Conference Coverage

‘Soak and smear’ not superior for kids’ atopic dermatitis


 

AT THE SPD ANNUAL MEETING

References

COEUR D’ALENE, IDAHO – Topical corticosteroids applied to the dry skin of children with atopic dermatitis proved as effective for clinical improvement as the soak and smear technique favored by many physicians, according to a randomized, investigator-blinded clinical trial.

"The use of corticosteroid application to prehydrated, wet skin is not more efficacious than corticosteroid application to dry skin in pediatric patients with atopic dermatitis," Dr. Richard J. Antaya reported at the annual meeting of the Society for Pediatric Dermatology. "This study suggests that 2 weeks of using either soak and smear or standard topical corticosteroid application techniques results in considerable improvement in atopic dermatitis severity," he said.

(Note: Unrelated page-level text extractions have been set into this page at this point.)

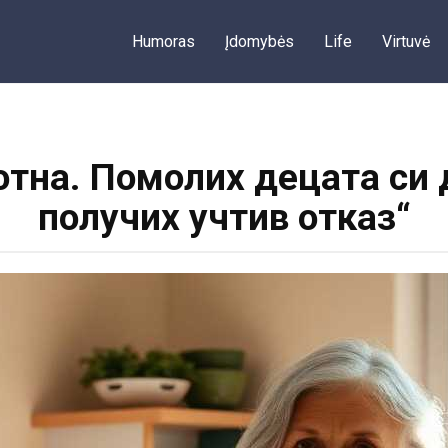
Humoras
Įdomybės
Life
Virtuvė
отна. Помолих децата си 
получих учтив отказ“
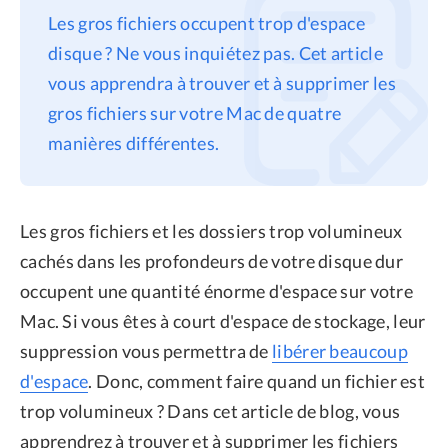
Les gros fichiers occupent trop d'espace
Confidentialité
disque ? Ne vous inquiétez pas. Cet article
Conditions générales
vous apprendra à trouver et à supprimer les
Politique de
gros fichiers sur votre Mac de quatre
remboursement
manières différentes.
Les gros fichiers et les dossiers trop volumineux
cachés dans les profondeurs de votre disque dur
occupent une quantité énorme d'espace sur votre
Mac. Si vous êtes à court d'espace de stockage, leur
suppression vous permettra de
libérer beaucoup
d'espace
. Donc, comment faire quand un fichier est
trop volumineux ? Dans cet article de blog, vous
apprendrez à trouver et à supprimer les fichiers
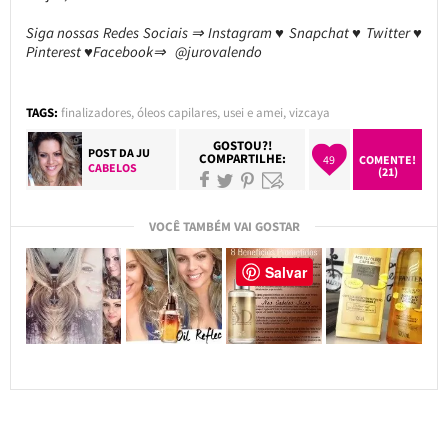
Siga nossas Redes Sociais ⇒ Instagram ♥ Snapchat ♥ Twitter ♥
Pinterest ♥Facebook⇒ @jurovalendo
TAGS:
finalizadores
,
óleos capilares
,
usei e amei
,
vizcaya
GOSTOU?!
POST DA
JU
COMPARTILHE:
49
COMENTE!
CABELOS
(21)
VOCÊ TAMBÉM VAI GOSTAR
Salvar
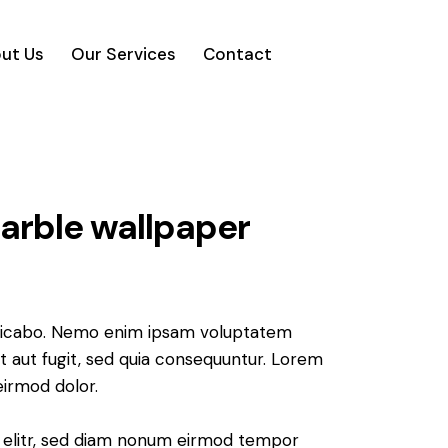
ut Us
Our Services
Contact
arble wallpaper
plicabo. Nemo enim ipsam voluptatem
it aut fugit, sed quia consequuntur. Lorem
irmod dolor.
, elitr, sed diam nonum eirmod tempor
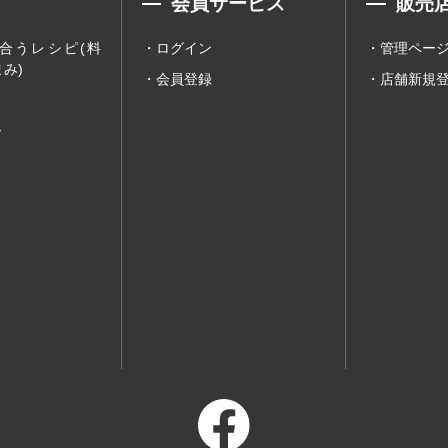
会員サービス
販売
合うレシピ(料
ログイン
管理ペー
み)
会員登録
店舗新規
ー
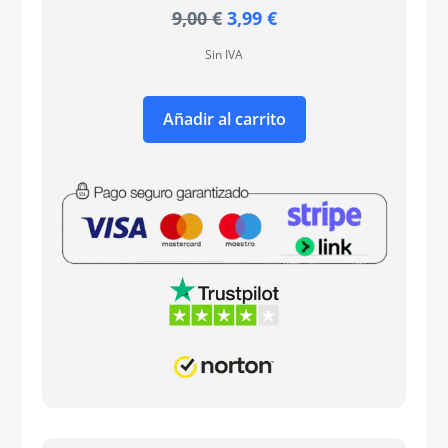
El
El
9,00
€
3,99
€
precio
precio
Sin IVA
original
actual
era:
es:
9,00 €.
3,99 €.
Añadir al carrito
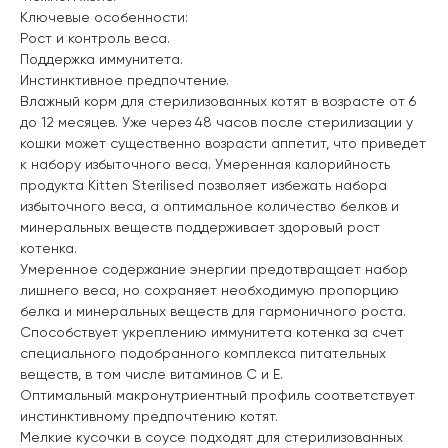
Ключевые особенности:
Рост и контроль веса.
Поддержка иммунитета.
Инстинктивное предпочтение.
Влажный корм для стерилизованных котят в возрасте от 6
до 12 месяцев. Уже через 48 часов после стерилизации у
кошки может существенно возрасти аппетит, что приведет
к набору избыточного веса. Умеренная калорийность
продукта Kitten Sterilised позволяет избежать набора
избыточного веса, а оптимальное количество белков и
минеральных веществ поддерживает здоровый рост
котенка.
Умеренное содержание энергии предотвращает набор
лишнего веса, но сохраняет необходимую пропорцию
белка и минеральных веществ для гармоничного роста.
Способствует укреплению иммунитета котенка за счет
специального подобранного комплекса питательных
веществ, в том числе витаминов С и Е.
Оптимальный макронутриентный профиль соответствует
инстинктивному предпочтению котят.
Мелкие кусочки в соусе подходят для стерилизованных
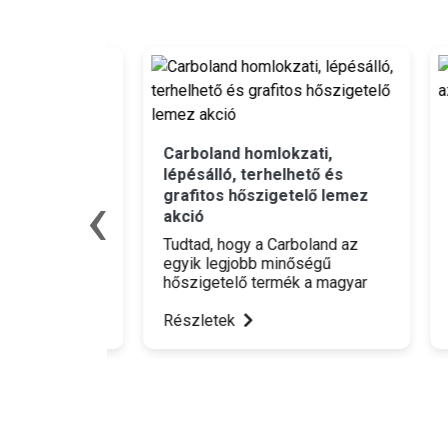
énynyár
Leie
azon
Carboland homlokzati,
lépésálló, terhelhető és
Szer
‹
grafitos hőszigetelő lemez
sárolsz,
kerí
ádhoz
akció
otth
nélk
Tudtad, hogy a Carboland az
eted be,
mode
egyik legjobb minőségű
ényekre
Ft/d
hőszigetelő termék a magyar
ráad
piacon?
azon
Részletek
Rész
őket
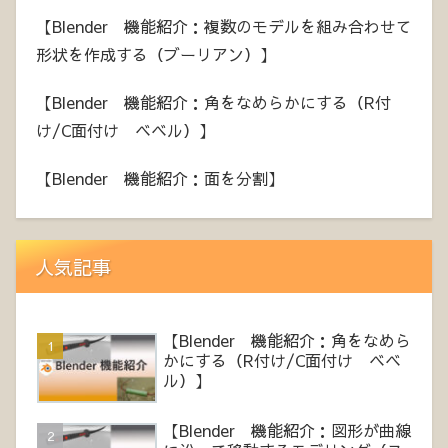
【Blender 機能紹介：複数のモデルを組み合わせて
形状を作成する（ブーリアン）】
【Blender 機能紹介：角をなめらかにする（R付
け/C面付け ベベル）】
【Blender 機能紹介：面を分割】
人気記事
【Blender 機能紹介：角をなめら
かにする（R付け/C面付け ベベ
ル）】
【Blender 機能紹介：図形が曲線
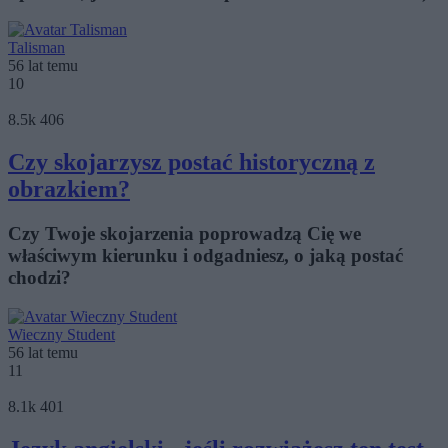
Talisman
56 lat temu
10
8.5k
406
Czy skojarzysz postać historyczną z
obrazkiem?
Czy Twoje skojarzenia poprowadzą Cię we
właściwym kierunku i odgadniesz, o jaką postać
chodzi?
Wieczny Student
56 lat temu
11
8.1k
401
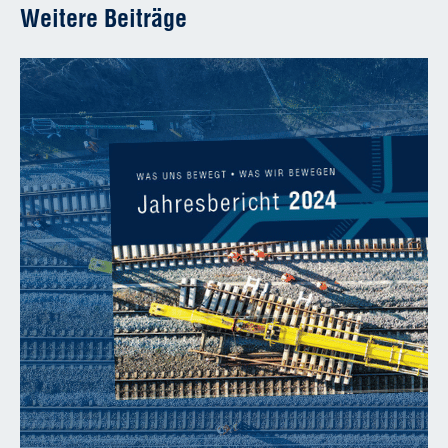
Weitere Beiträge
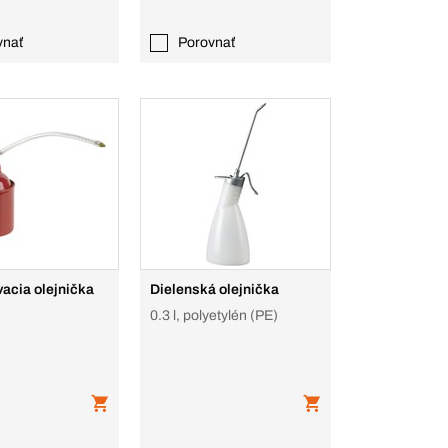
vnať
Porovnať
acia olejnička
Dielenská olejnička
0.3 l, polyetylén (PE)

Eczema Area and Severity Index (EASI) scores improved to a similarly impressive extent – close to 85% after 2 weeks – regardless of which application method was used, added Dr. Antaya, professor of dermatology, pediatrics, and nursing and director of pediatric dermatology at Yale University in New Haven, Conn.

The study included 47 patients aged 4 months to 16 years with atopic dermatitis and a mean baseline EASI score of 15.5. All were assigned to 2 weeks of twice-daily topical steroid therapy. Those younger than age 2 years received a prescription for a 1-lb jar of hydrocortisone 2.5% ointment; older patients received 1-lb jars of triamcinolone 0.1% ointment, and, for the more sensitive face and intertriginous areas, hydrocortisone 2.5% ointment. Patients were randomized to twice-daily application of their medication to affected dry skin or to a single daily soak and smear session and one application of the medication to dry skin.

Soak and smear entails a 10-minute soak in lukewarm plain water to boost skin hydration, followed by steroid application to the wet skin. Data from several studies conducted in adults concluded that soak and smear is more effective than was conventional steroid application to dry skin. For example, a retrospective study of 28 adults referred to a tertiary dermatologic center for highly refractory atopic dermatitis or other eczematous dermatoses showed 26 of the 28 were clear or at least 90% improved after several days to 2 weeks of soak and smear sessions (Arch. Dermatol. 2005;141:1556-9).

In Dr. Antaya’s pediatric atopic dermatitis study, assessment of EASI scores was performed by a dermatologist blinded to the treatment arm. The profound and similar improvement in EASI scores in the two treatment groups was accompanied by essentially equal improvements in measures of sleep quality, itch, and overall disease impact.

Also, there was no difference in EASI score improvement between the two groups when patients were stratified according to baseline atopic dermatitis severity.

No differences between the groups were noted in treatment days missed or development of folliculitis. Neither group showed any evidence of hypothalamic-pituitary-adrenal axis suppression, he added.

Dr. Antaya attributed the marked improvement in atopic dermatitis seen in both study groups to the fact that, at the study outset, caregivers received education aimed at alleviating steroid phobia. Also, the 1-lb jars of medication encouraged treatment compliance, he noted.

Dr. Antaya reported having no financial conflicts with regard to this study.